Reserved slots for future tokens

Internal fragmentation (allocate 2048, use 200)

External fragmentation from buddy allocators

Studies show only 20–38% of KV memory actually stores token states.

Quick GPU Memory Check

You can measure GPU memory with PyTorch:

print("Allocated:", torch.cuda.max_memory_allocated() / 1e9, "GB")
print("Reserved:", torch.cuda.max_memory_reserved() / 1e9, "GB")

Compare Hugging Face vs vLLM: you’ll see vLLM uses much less memory per token.

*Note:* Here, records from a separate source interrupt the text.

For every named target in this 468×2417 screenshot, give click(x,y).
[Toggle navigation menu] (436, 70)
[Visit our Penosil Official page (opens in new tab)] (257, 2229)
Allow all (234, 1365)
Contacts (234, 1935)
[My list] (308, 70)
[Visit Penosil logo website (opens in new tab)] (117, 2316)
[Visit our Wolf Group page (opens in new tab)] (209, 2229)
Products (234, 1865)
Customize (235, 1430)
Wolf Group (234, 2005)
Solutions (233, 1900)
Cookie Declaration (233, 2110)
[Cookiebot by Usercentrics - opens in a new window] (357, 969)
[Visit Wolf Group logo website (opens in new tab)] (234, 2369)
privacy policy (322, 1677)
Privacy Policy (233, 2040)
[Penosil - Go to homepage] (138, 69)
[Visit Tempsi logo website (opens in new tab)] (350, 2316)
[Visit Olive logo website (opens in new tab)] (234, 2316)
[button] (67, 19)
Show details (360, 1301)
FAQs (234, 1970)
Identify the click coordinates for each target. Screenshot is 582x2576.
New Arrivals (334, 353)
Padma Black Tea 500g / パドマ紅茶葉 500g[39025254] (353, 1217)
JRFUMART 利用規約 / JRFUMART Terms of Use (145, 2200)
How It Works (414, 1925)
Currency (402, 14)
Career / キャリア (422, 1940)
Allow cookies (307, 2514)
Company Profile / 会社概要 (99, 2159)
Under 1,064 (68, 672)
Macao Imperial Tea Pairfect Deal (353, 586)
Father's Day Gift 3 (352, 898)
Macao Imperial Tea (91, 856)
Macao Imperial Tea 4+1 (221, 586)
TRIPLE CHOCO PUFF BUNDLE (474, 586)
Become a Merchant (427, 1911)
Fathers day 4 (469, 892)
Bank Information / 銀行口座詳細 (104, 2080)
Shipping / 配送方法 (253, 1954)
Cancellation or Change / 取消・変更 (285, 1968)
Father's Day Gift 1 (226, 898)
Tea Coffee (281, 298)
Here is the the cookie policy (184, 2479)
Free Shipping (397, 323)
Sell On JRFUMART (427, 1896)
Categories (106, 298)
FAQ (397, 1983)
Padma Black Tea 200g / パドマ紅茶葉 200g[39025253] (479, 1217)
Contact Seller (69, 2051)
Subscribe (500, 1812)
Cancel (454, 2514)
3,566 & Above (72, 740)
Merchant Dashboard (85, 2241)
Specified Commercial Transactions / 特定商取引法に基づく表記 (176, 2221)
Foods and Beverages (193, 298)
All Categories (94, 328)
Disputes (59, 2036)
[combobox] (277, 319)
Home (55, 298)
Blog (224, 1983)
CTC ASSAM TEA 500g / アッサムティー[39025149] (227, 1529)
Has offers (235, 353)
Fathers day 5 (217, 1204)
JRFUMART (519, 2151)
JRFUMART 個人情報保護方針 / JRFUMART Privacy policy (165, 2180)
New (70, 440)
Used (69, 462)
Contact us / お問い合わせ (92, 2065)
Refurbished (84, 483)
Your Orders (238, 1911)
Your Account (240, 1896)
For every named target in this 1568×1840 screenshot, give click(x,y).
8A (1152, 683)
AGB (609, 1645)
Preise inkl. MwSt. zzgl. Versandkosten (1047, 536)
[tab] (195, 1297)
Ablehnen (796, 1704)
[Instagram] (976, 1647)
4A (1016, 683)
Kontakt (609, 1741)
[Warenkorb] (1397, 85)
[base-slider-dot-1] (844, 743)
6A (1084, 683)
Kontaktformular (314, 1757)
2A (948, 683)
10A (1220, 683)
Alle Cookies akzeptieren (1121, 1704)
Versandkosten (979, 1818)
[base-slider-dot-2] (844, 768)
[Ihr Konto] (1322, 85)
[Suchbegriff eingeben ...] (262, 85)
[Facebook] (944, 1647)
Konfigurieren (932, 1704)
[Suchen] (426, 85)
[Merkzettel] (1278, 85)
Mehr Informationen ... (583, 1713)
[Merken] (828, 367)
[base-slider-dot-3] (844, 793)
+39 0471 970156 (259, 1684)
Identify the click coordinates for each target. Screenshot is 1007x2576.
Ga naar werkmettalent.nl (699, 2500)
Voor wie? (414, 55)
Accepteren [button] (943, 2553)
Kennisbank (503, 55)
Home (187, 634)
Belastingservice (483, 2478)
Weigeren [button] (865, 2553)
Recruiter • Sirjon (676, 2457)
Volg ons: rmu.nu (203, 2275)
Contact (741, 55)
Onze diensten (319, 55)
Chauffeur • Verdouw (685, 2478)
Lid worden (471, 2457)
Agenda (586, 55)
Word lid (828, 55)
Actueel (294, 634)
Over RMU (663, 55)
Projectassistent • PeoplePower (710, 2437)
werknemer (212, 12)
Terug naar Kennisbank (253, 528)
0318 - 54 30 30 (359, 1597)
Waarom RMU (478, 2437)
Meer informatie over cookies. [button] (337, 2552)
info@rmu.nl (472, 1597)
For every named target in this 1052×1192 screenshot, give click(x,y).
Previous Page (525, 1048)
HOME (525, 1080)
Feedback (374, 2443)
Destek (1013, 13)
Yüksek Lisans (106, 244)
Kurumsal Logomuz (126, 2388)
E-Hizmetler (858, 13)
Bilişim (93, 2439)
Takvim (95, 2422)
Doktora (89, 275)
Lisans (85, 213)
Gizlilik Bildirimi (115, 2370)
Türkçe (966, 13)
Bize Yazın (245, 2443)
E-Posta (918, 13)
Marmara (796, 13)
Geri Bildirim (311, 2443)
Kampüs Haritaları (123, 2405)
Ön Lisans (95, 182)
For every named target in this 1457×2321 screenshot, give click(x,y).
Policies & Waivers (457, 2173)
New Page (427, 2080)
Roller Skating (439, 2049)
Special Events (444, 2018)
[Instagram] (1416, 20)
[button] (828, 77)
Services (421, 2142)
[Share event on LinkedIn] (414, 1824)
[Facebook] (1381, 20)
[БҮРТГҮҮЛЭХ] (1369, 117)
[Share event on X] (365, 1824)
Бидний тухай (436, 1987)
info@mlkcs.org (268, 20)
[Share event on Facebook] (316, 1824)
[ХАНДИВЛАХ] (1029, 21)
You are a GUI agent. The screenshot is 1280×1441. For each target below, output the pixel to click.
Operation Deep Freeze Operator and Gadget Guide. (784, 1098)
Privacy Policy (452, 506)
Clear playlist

5. Deployment & Engineering Insights

PagedAttention doesn’t just make research benchmarks faster—it changes serving system design.

Throughput vs Latency:

*Latency improves modestly

*Throughput (batch size) improves dramatically

Beam Search & Sampling

*Shared prefixes cached once

*Copy-on-write for parallel decoding

Production Integration

*Works with vLLM server (python -m vllm.entrypoints.api_server)

*Can be deployed standalone or behind Triton

6. Block Size Trade-Offs

Choosing block size matters:

Too small - poor GPU utilization

Too large - fragmentation creeps back

The sweet spot: ≈16 tokens per block.

7. Future Directions

PagedAttention is powerful, but it’s just the beginning.

PagedAttention + FlashAttention = memory + compute optimized

Multi-GPU sharding - distribute KV blocks across GPUs

CPU offloading - run bigger models on consumer GPUs

Scheduling policies - FIFO vs priority serving in production

Final Takeaway

The real bottleneck in LLM serving isn’t FLOPs, it’s KV cache fragmentation. PagedAttention fixes this with OS-style block management, unlocking:

*Higher throughput

*Larger batch sizes

*Efficient memory sharing

With real benchmarks showing ~10× latency reduction, PagedAttention is setting the new standard for LLM serving.